When Lieberman ran his first primary campaign, for the state Senate, in 1970, against an entrenched Democratic machine politician, he was an insurgent reformer, relying on an army of young idealistic volunteers. (One of them was Yale law student Bill Clinton.) Lieberman was a star liberal on the Yale campus, editor of the Yale Daily News, a civil rights worker in the South, an activist against the Vietnam War, and yet adept at getting out the vote. His senior honors thesis was a study of the Democratic state boss, John Bailey, who forged competing ethnic groups into a winning coalition. The young Lieberman's victory seemed to herald a new day in Connecticut.
For decades, indeed for two centuries, Connecticut has been a caldron of peculiarly American culture wars. In the election of 1800, the president of Yale, speaking for the reigning puritan establishment, denounced the Democratic presidential candidate, Thomas Jefferson, as "immoral." Starting in the 1870s, Connecticut was straitjacketed by laws forbidding birth control. In 1926, Katharine Houghton Hepburn, the wife of a liberal Hartford doctor, formed the Connecticut Birth Control League to challenge the restriction. (Their daughter, actor Katharine Hepburn, continued their activism as the league grew into Planned Parenthood.)
In 1950, the state treasurer of Planned Parenthood, a liberal-minded Republican banker tainted by his association, was narrowly defeated in a race for the U.S. Senate. His name was Prescott Bush, father of George H.W. and grandfather of George W., and he won election two years later.
It was not until 1965 that the U.S. Supreme Court ruled that Connecticut's birth control law was unconstitutional, violating the right to privacy, a decision that laid the groundwork for the legalization of abortion in 1973 and ignited new culture wars.
In 1988, conservatives in the state, led by right-wing writer William F. Buckley Jr., in their loathing for liberal Republican Sen. Lowell Weicker Jr., rallied behind his Democratic opponent, Joe Lieberman, who won a bare margin on the basis of their votes. Lieberman was liberal on abortion, but that didn't matter to the right, which was determined to purge the Republican Party.
Over time, Lieberman, an Orthodox Jew, became more observant and culturally conservative. His speech denouncing President Clinton as "immoral" during the impeachment spectacle was as unsurprising as it was unctuous. His links to neoconservatives and the religious right proliferated. He became close to Dick and Lynne Cheney and helped found a group with Lynne to criticize liberal professors.
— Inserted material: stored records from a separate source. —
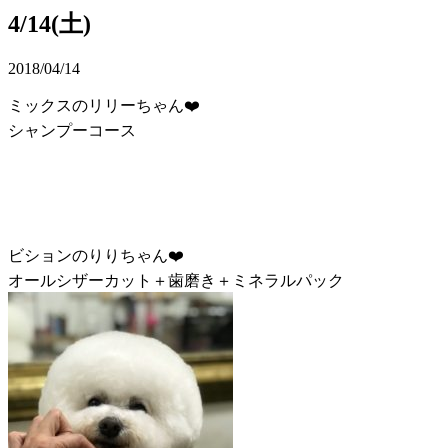
4/14(土)
2018/04/14
ミックスのリリーちゃん❤️
シャンプーコース
ビションのりりちゃん❤️
オールシザーカット＋歯磨き＋ミネラルパック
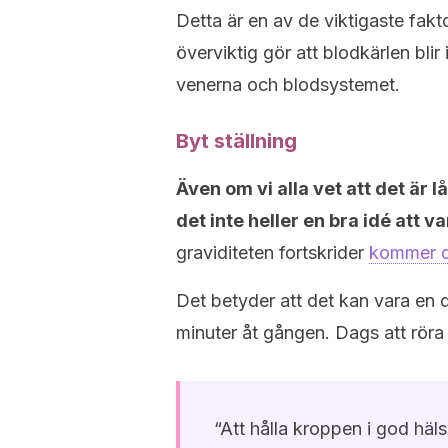
Detta är en av de viktigaste fakt
överviktig gör att blodkärlen bli
venerna och blodsystemet.
Byt ställning
Även om vi alla vet att det är lå
det inte heller en bra idé att 
graviditeten fortskrider
kommer di
Det betyder att det kan vara en då
minuter åt gången. Dags att röra
“Att hålla kroppen i god häl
Last year, at the 50th anniversary dinner of Buckley's National Review, the leading conservative magazine, Lieberman sat at the head table.
Al Gore chose Lieberman as a symbol of his separation from Clinton, and it was symptomatic of the strategic misdirection that landed Gore in the Florida swamp. Lieberman's main contributions were an unusually gentle debate with Cheney and a unilateral concession to count illegal ballots in Florida that favored Bush.
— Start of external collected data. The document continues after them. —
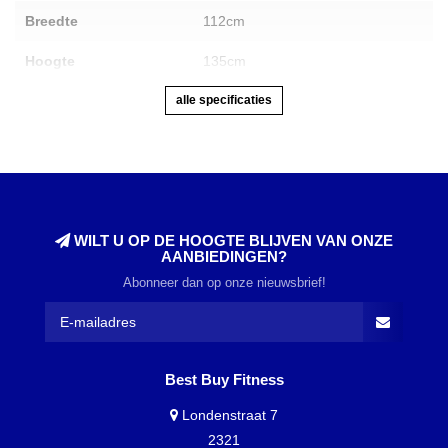
Breedte
112cm
Hoogte
135cm
alle specificaties
WILT U OP DE HOOGTE BLIJVEN VAN ONZE
AANBIEDINGEN?
Abonneer dan op onze nieuwsbrief!
Best Buy Fitness
Londenstraat 7
2321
In the rush to war in Iraq, Lieberman was in the forefront of cheerleading, and Bush took to citing him often. Entering the House chamber to deliver his 2005 State of the Union address, Bush famously kissed him, godfather-style. In November of last year, after a Potemkin village tour of Iraq, Lieberman wrote an Op-Ed in the Wall Street Journal hailing "the coming victory" and, a month later on the Senate floor, rebuked "Democrats who distrust President Bush" for failing to acknowledge "we undermine presidential credibility at our nation's peril."
Believing that he had turned into a sacrosanct institution beyond reproach, the acolyte of Democratic leader Bailey neglected political organization. Disdainful of New England Democrats for daring to criticize the Southern conservative president, Lieberman was stunned by the emergence of an intraparty opponent, Ned Lamont, a liberal patrician banker.
Lieberman finished his campaign on a desperate note, proclaiming his purity of heart as a Democrat and assailing Bush on Iraq blunders, even as he announced in losing that he would not abide by his party's verdict and instead run as an independent. The man of faith is now running on bad faith. Self-righteousness fostered self-delusion, leading to self-destruction. Lieberman's fall is a cautionary tale not limited to Connecticut.